Jawab: Menurut saya, adat merupakan tradisi yang sudah ada sejak dulu dan diturunkan dari
generasi kegenerasi seperti sekarang ini. Termasuk kepada upacara adat yang ada di Bali. Bisa
kita lihat Bali merupakan salah satu daerah dengan aneka ragam budaya dan adatnya, jika
dilakukan upacara adat maka seluruh masyarakat Bali juga akan turut serta dalam memeriahkan
acara tersebut dan itu berlaku sebelim adanya Covid-19 ini. Walaupun status indonesia masih
pandemi dan harus mematuhi prokes (protokol kesehatan) tapi adat merupakan hal yang harus
dilakukan oleh masyarakat, namun akan sangat berisiko apabila melakukan upacara adat dalam
situasi pandemi di karenakan berkerumun merupakan salah satu cara tersebarnya wabah virus
covid-19 menjadi akan sangat besar dan bisa jadi akan sulit untuk kita kendalikan. Ritual adat
dan budaya Bali yang hampir setiap saat digelar, selalu melibatkan banyak orang karena
keterikatan adata/gotong royong yang snagat kuat. Namun keramian seperti itu bisa menjadi
pemicu kekhawatiran akan menjadi salah satu tempat potensial klaster baru Covid-19.
Menurut saya, melakukan upacara adat boleh-boleh saja apalagi itu memang sudah menjadi
tradisi turun temurun, namun yang namanya prokes harus tetap kita taati ditambah lagi kita
masih dalam masa pandemi, jika tidak diiringi oleh prokes yang ketat oleh sejumlah desa maka
kemungkinan besar penyebaran covid-19 di Bali bisa semakin melunjak.
3. Kisah tragis pemuda yang dipenggal keluarga sendiri karena Gay.
Pertanyaan: Bagaimana teori komunikasi bisa membantu dalam menjelaskan kasus semacam ini?
Berikan pendapat anda.
Jawab: Menurut saya, dengan melalui teori imitasi (imatation theory) kita dapat membaca
realitas tersebut lebih krtitis. Berdasarkan teori imitasi, lahirnya kaum homo sebagai penomena
peniruan atas realitas menyimpang yang terjadi sebelumnya mesikupun semua ajaran agama di
dunia sangat melarang perbuatan seks bebas bagi yang sesama jenis. Dengan demikian, didalam
konteks teori ini manusia secara alamiah melakukan perilaku berdasarkan realitas yang
disaksikan, dipikirkan, dan juga ditirukan setiap harinya. Realitas kejahatan seksual yang
mendominasi pikirannya dapat membengkitkan ekpresi dirinya untuk berbuat serupa dalam saat
dan kondisi tertentu. Tidak hanya realitas kehidupan nyata, realitas tampilan media dapat juga
menjadi inspirasi seseorang untuk meniru (imitasi) apa yang diserap dalam benaknya. Apalagi
jika Gay ini terjadi dalam ruang lingkup keluarga pasti akan sangat mengejutkan bahkan seolah
tak percaya, hal itulah yang telah dialami oleh Alireza yang harus dipenggal oleh keluarganya
sendiri akibat dirinya mnegakui adalah seorang Gay.

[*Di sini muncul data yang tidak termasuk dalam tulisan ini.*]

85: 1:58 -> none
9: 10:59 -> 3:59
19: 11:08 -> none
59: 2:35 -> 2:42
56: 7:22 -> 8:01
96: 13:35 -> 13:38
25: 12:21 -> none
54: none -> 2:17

Maraknya perilaku seks menyimpang yang dilakukan oleh kaum Lesbian, Gay, Biseksual, dan
Transgender (LGBT) berdasarkan teori imitasi tersebut tidak serta merta terjadi dengan
sendirinya. Itu terjadinya karena adanya realitas ideologi kebebasan seksual yang terlahir dari
paradigma sukalerisme (pemisahan kegamaan dari kehidupan) di sekitar mereka yang setiap hari
dicermati, dirasakan, pasa perkembangannya dapat ditiru sebagai sebuah pilihan tindakan.